Yes, says Professor Gu Jinghe, a zoologist with the Xinjiang Ecological and Geographical Research Center and director of the Wild Animal Protection Association of China. The Forestry Department of China established a Wild Horses Breeding and Researching Center in 1986. A major task of the center – which currently has 115 wild horses at its facility some 45 kilometers (28 miles) to the west of Jemusar county Xinjiang Uygur Autonomous Region. – is to breed wild horses and release them back to nature.

Professor Gu acknowledged that the road for the wild horse program "is long and full of hardship." On re-entering the wild, newly-released horses face a strange environment with bitter cold, snowstorms, and hunger and potential threats from livestock and wolves. Nevertheless, Professor Gu said, over time they will again establish themselves in the free living style of their ancestors.

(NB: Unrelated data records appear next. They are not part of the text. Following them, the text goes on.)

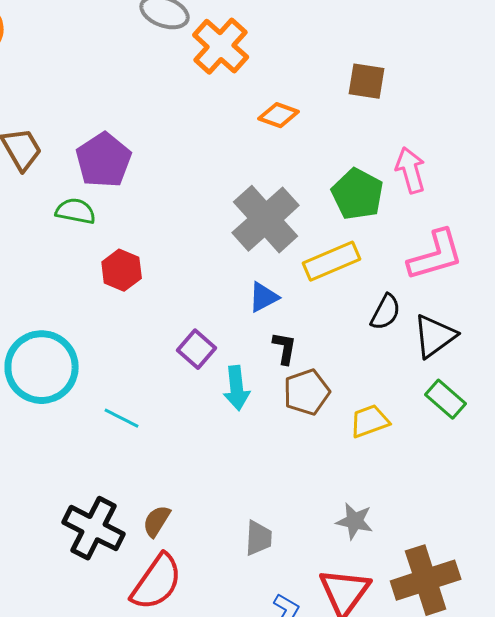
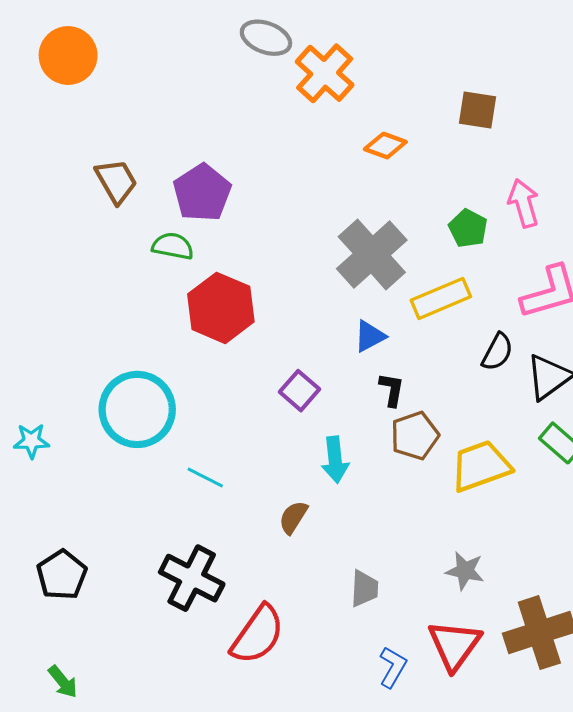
green pentagon: (358, 194) -> (468, 228), size x0.7
red hexagon: (122, 270) -> (221, 308), size x1.6
cyan arrow: (237, 388) -> (335, 460), moved
cyan line: (122, 418) -> (205, 478), moved
yellow trapezoid: (370, 421) -> (481, 466), size x1.5
brown semicircle: (157, 521) -> (293, 517), moved

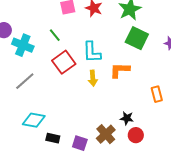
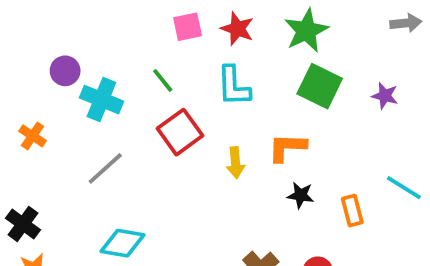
cyan L-shape: (92, 52) -> (234, 86), moved
orange rectangle: (157, 94) -> (352, 211), moved
black star: (127, 118) -> (301, 195), moved

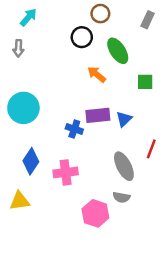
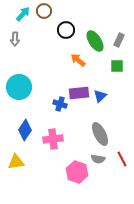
brown circle: (100, 14) -> (44, 11), moved
gray rectangle: (148, 20) -> (119, 40), moved
red line: (151, 149) -> (122, 159), moved, turned -49

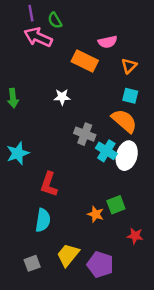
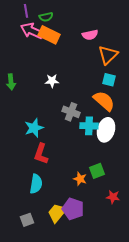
green semicircle: (55, 20) -> (46, 17), turned -72
orange rectangle: (85, 61) -> (49, 35), moved
orange triangle: (129, 66) -> (108, 55), size x1.5
cyan cross: (106, 151) -> (89, 126), turned -30
cyan star: (18, 153) -> (34, 128), moved
purple pentagon: (100, 265) -> (73, 209), moved

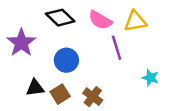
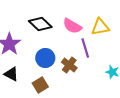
black triangle: (35, 88) -> (11, 74), moved, turned 35
brown cross: (93, 97) -> (69, 65), moved

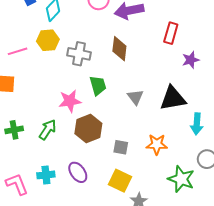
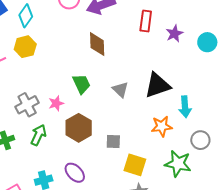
gray cross: (79, 54) -> (27, 105), moved, turned -30
purple star: (191, 60) -> (174, 34), moved
pink star: (70, 101) -> (56, 103), size x0.7
orange star: (157, 144) -> (162, 126), moved
yellow square: (120, 181) -> (135, 165), moved

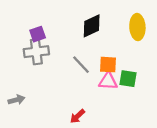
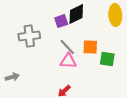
purple square: (38, 34) -> (61, 21), moved
pink triangle: (108, 81) -> (68, 61), moved

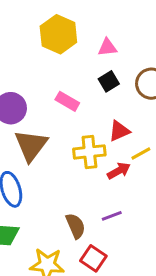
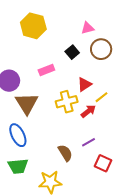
pink triangle: (107, 47) -> (88, 28), moved
pink rectangle: (67, 101) -> (46, 70), turned -42
red square: (93, 258) -> (103, 163), moved

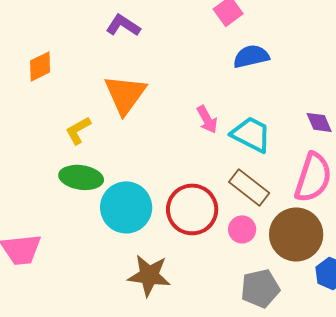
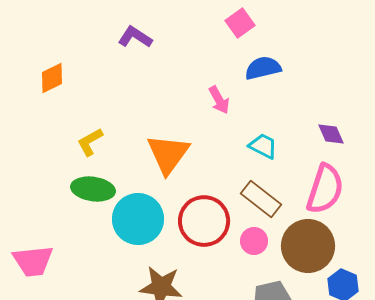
orange triangle: (125, 94) -> (168, 154), moved
pink arrow: (207, 119) -> (219, 100), moved
cyan trapezoid: (251, 134) -> (263, 146), size x0.7

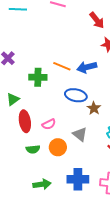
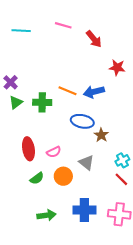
red arrow: (97, 20) -> (94, 39), moved
green triangle: (13, 99) -> (16, 102), moved
green semicircle: (33, 149) -> (37, 178), turned -32

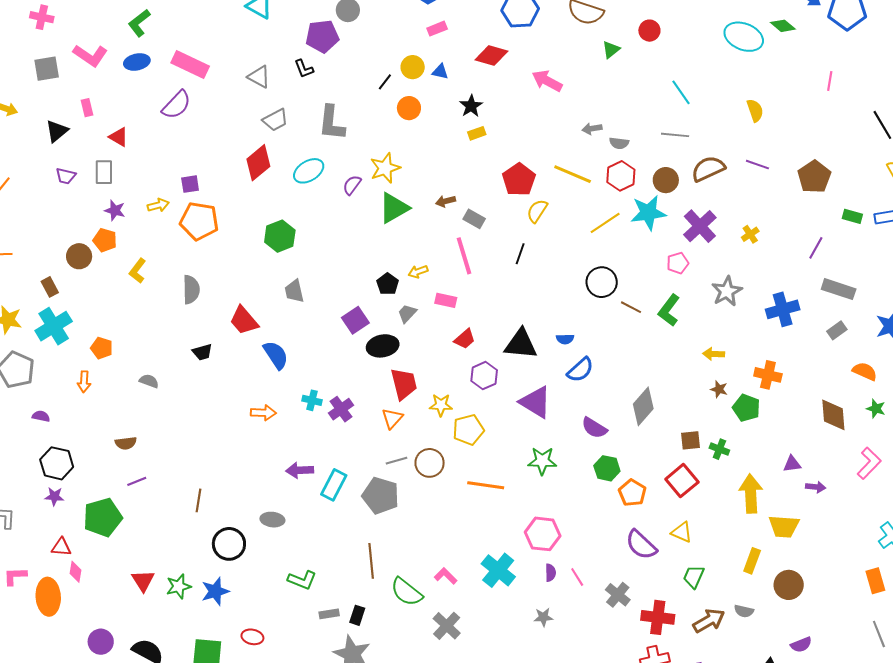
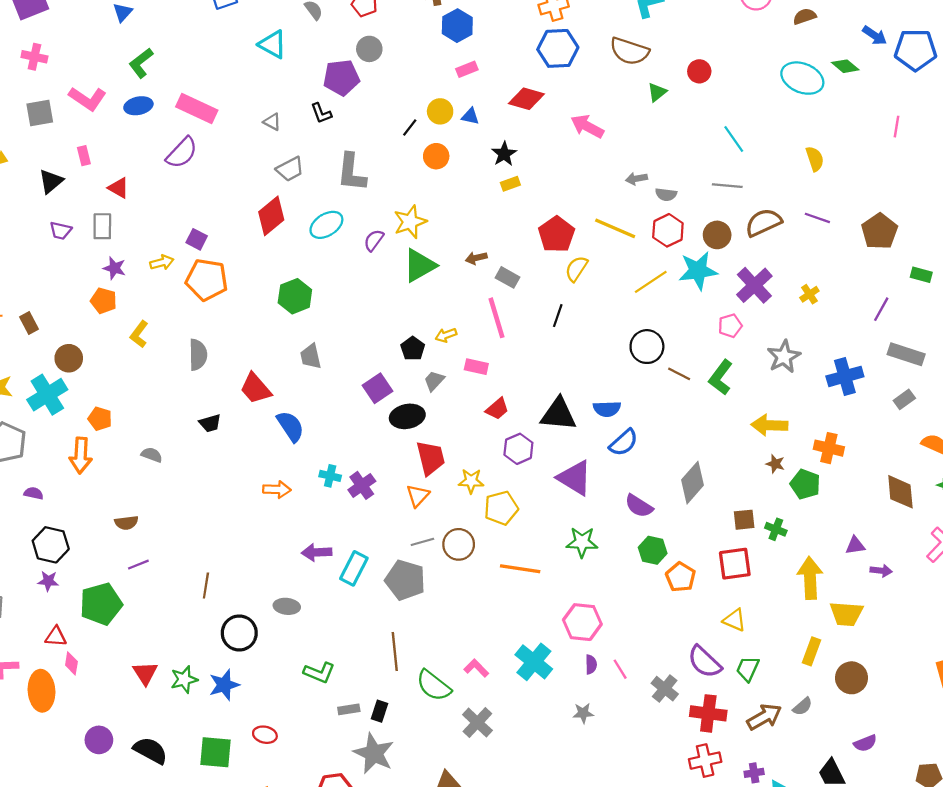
gray triangle: (259, 77) -> (272, 122), size x0.7
purple square: (190, 184) -> (197, 239), turned 36
brown circle: (79, 256) -> (69, 358), moved
brown rectangle: (50, 287) -> (29, 323), moved
blue semicircle: (565, 339) -> (607, 409), size x1.4
yellow arrow: (714, 354) -> (769, 425), size x1.5
orange arrow: (84, 382) -> (81, 455), size x1.5
red square: (682, 481) -> (735, 564), turned 32
purple semicircle: (641, 545) -> (704, 662), moved
gray semicircle: (744, 611) -> (803, 706), turned -54

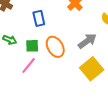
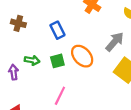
pink line: (29, 65) -> (60, 96), moved

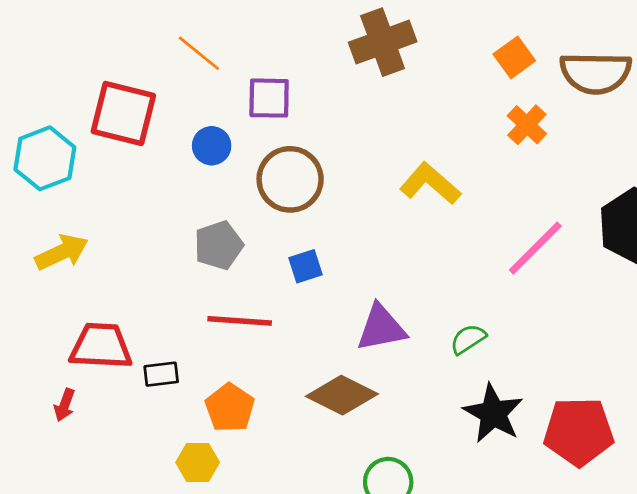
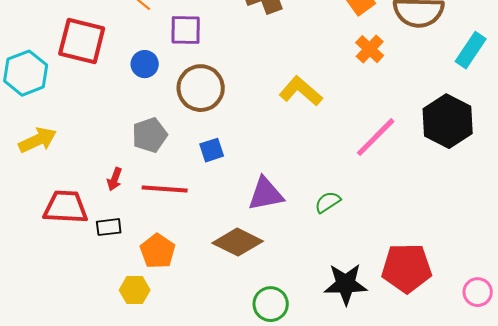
red arrow: (64, 405) -> (115, 179), moved
black star: (493, 413) -> (346, 284), moved, turned -30

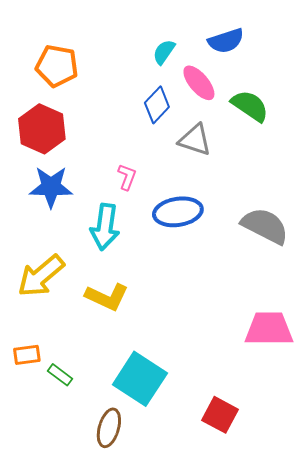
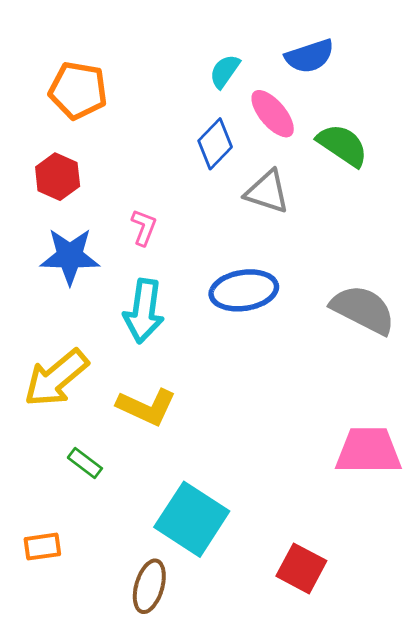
red hexagon: (42, 129) -> (58, 177), size x0.7
pink L-shape: (127, 177) -> (144, 227), moved
orange rectangle: (27, 355) -> (42, 547), moved
green rectangle: (60, 375) -> (85, 463), moved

The center’s first batch of 27 wild horses was released in Xinjiang Uygur Autonomous region on August 28, 2001. Before that date, the horses that had once lived in the wild as descendants of the eohippus, the earliest horses on the earth, had been gone from Xinjiang’s desert pastures for over 100 years.

By the end of 19th century, wild horses in this westernmost region of China began to disappear from excessive poaching and the deterioration of the local environment and wandered away to foreign lands. Eighteen of the wild horses successfully introduced into the program came from Britain, Germany and United States.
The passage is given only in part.